Snakes alive! Some Hollywood suit with a big shiny desk has deemed the world ready for a sequel to 1997's slithery thriller Anaconda.
First time around a bunch of A-List celebrities - Jon Voight, Jennifer Lopez and Owen Wilson - took turns being digested in the tum of the insatiable serpent.
This time it's strictly B-list, with Coronation Street's Matthew Marsden joined by a gang of "I can place the face but not the name" thesps destined for the big squeeze.
Dr Jack Byron (Marsden) thinks he's discovered an anti-ageing serum derived from the flower of the rare Blood Orchid, which grows deep in the Borneo jungle.
"Are we talking about a pharmaceutical equivalent of the Fountain of Youth?" inquires once medical company executive. "It could be bigger than Viagra!" opines another.
With such priceless dialogue behind them, Jack and his crew - rugged skipper-with-a-drink-problem Johnny Messner, blonde research bird KaDee Strickland and irritating computer geek Eugene Morris - sail forth.
Joining them are an assortment of jobbing actors - Morris Chestnut, Salli Richardson Whitfield et al - taking the role of mobile larder for the giant anaconda roaming the undergrowth.

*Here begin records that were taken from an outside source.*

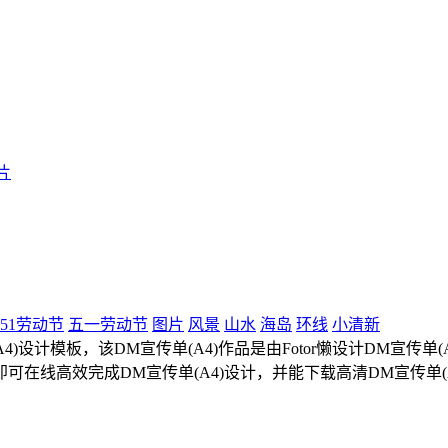
片
51劳动节
五一劳动节
图片
风景
山水
海岛
环线
小清新
设计模板，该DM宣传单(A4)作品是由Fotor懒设计DM宣传单(A4
可在线高效完成DM宣传单(A4)设计，并能下载高清DM宣传单(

You get some idea of the IQ level this routine thriller is pitched at when the director feels the need to add the caption 'New York' to a cityscape including the Empire State Building.
From then on it's thrills-by-numbers as the sneaky serpent effortlessly glides behind the boat or through the undergrowth picking off the minor characters before being obliged to make a meal of the major ones.
There's a nicely rendered scene when the old hulk slips over a waterfall and the scares are of the kind where you genuinely wish everybody would stop walking waist-deep through water.
However, director Dwight Little - an old hand at low-budget horror - offers nothing new even if he occasionally puts the squeeze on your nerve endings.